After locating the line that contains "Franco Baresi" in the data below, set down exactly that line and each one after it through the line that contains "vaxtia@vaxtia.se", and nothing more.

....................

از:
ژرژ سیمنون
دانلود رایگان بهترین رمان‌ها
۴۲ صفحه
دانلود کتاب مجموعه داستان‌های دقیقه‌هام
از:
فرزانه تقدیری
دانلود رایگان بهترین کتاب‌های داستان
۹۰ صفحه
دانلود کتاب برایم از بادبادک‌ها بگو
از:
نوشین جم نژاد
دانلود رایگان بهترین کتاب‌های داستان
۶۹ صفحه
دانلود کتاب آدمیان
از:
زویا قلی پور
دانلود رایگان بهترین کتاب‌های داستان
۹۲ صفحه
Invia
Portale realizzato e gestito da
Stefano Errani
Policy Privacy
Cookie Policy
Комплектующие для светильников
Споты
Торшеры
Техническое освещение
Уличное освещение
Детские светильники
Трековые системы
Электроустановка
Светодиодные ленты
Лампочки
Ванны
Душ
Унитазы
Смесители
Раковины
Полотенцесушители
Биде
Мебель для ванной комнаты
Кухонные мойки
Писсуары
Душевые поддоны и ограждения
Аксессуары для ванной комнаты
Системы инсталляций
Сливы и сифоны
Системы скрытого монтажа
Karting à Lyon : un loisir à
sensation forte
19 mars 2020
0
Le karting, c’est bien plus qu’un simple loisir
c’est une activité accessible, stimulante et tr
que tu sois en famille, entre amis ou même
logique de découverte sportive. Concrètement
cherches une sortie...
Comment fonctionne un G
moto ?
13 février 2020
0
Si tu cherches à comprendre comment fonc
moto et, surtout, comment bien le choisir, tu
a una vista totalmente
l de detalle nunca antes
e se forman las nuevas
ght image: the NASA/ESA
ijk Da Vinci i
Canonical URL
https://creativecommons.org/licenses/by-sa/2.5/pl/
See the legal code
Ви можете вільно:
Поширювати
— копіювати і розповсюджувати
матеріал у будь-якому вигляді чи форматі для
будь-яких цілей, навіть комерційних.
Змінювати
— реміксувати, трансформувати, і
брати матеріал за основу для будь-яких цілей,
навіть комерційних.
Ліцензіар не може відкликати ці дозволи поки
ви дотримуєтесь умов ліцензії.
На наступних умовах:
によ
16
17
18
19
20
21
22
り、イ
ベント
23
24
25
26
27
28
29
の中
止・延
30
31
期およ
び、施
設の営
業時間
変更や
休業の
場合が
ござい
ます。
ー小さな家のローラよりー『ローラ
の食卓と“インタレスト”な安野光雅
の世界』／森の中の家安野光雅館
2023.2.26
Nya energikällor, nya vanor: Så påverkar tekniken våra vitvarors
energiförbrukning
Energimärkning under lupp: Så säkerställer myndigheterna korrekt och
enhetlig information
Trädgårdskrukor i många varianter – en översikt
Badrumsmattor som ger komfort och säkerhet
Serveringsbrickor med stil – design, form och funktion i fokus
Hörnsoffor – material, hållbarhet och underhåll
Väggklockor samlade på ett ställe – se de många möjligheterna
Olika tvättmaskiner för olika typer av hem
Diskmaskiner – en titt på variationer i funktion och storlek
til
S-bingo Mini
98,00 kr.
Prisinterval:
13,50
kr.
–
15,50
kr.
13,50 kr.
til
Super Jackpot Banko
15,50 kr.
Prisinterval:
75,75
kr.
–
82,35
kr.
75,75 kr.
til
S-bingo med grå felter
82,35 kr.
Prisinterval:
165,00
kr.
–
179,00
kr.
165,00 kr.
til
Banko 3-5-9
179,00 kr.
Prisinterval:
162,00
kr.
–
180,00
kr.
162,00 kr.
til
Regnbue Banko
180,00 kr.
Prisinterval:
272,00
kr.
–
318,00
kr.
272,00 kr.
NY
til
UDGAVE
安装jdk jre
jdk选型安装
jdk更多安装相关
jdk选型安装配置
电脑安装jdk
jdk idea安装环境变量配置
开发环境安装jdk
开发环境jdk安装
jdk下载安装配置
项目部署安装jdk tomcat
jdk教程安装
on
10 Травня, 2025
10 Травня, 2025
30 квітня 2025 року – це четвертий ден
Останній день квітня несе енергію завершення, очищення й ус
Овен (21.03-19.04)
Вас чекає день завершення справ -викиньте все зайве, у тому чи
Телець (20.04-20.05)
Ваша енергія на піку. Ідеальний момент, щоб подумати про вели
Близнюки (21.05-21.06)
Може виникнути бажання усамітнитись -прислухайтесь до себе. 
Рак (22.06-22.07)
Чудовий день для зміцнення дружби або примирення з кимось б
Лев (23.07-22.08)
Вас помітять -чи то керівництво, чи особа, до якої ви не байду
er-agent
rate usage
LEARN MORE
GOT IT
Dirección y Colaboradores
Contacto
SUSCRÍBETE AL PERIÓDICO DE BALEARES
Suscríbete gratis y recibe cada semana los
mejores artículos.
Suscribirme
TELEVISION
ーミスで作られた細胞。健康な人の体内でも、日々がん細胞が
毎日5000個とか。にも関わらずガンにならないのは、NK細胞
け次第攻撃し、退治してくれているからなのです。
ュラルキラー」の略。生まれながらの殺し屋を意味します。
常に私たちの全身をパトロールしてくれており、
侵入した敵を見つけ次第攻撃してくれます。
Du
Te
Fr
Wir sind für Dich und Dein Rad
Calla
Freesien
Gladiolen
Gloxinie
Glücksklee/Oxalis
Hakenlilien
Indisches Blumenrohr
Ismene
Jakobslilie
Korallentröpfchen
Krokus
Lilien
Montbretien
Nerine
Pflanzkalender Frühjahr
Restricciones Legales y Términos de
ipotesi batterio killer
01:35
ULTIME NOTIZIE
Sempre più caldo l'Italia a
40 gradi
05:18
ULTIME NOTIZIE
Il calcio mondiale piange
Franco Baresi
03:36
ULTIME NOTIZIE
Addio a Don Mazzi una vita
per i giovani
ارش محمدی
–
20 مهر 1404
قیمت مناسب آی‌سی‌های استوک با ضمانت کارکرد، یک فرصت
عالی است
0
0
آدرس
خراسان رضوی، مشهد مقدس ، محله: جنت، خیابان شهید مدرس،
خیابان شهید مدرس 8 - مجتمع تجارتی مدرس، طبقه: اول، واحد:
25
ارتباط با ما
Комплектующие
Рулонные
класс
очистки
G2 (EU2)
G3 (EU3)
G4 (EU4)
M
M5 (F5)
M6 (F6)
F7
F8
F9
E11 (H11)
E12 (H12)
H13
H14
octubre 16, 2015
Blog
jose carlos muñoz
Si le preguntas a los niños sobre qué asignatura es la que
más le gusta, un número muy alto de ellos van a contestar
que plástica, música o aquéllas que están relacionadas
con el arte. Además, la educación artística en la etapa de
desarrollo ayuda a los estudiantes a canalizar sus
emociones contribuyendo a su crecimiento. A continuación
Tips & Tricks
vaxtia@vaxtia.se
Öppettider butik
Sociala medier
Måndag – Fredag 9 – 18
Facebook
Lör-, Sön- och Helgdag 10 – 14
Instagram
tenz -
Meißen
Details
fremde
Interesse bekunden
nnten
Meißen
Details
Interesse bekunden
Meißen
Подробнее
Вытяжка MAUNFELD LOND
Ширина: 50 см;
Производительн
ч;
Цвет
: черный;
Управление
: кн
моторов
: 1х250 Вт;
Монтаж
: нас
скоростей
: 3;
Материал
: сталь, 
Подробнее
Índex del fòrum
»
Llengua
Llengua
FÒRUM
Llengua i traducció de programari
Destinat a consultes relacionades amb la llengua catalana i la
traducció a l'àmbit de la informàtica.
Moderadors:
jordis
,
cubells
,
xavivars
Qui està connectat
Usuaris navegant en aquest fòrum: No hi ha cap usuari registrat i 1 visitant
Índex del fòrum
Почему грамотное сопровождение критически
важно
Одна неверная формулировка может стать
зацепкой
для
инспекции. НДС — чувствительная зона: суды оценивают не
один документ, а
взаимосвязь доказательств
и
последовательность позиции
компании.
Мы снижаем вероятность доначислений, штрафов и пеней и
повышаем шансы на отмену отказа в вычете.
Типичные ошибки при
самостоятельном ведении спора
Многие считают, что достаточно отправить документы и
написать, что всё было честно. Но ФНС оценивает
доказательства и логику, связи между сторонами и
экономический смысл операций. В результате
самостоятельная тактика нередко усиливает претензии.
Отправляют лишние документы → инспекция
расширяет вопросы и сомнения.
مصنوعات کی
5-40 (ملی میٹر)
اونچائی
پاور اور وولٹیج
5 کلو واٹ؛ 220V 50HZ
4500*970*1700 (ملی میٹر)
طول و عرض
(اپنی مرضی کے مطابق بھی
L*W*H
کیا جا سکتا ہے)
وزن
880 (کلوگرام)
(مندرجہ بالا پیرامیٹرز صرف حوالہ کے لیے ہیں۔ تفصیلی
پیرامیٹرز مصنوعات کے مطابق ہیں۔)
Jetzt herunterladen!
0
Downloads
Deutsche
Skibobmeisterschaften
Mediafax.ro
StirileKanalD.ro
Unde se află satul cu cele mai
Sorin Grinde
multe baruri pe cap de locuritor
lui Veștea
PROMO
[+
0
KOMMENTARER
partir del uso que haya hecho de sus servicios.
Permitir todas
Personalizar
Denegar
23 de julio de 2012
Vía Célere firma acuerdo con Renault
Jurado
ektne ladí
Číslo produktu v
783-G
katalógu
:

....................

- [Problem solution]
Franco Baresi
03:36
ULTIME NOTIZIE
Addio a Don Mazzi una vita
per i giovani
ارش محمدی
–
20 مهر 1404
قیمت مناسب آی‌سی‌های استوک با ضمانت کارکرد، یک فرصت
عالی است
0
0
آدرس
خراسان رضوی، مشهد مقدس ، محله: جنت، خیابان شهید مدرس،
خیابان شهید مدرس 8 - مجتمع تجارتی مدرس، طبقه: اول، واحد:
25
ارتباط با ما
Комплектующие
Рулонные
класс
очистки
G2 (EU2)
G3 (EU3)
G4 (EU4)
M
M5 (F5)
M6 (F6)
F7
F8
F9
E11 (H11)
E12 (H12)
H13
H14
octubre 16, 2015
Blog
jose carlos muñoz
Si le preguntas a los niños sobre qué asignatura es la que
más le gusta, un número muy alto de ellos van a contestar
que plástica, música o aquéllas que están relacionadas
con el arte. Además, la educación artística en la etapa de
desarrollo ayuda a los estudiantes a canalizar sus
emociones contribuyendo a su crecimiento. A continuación
Tips & Tricks
vaxtia@vaxtia.se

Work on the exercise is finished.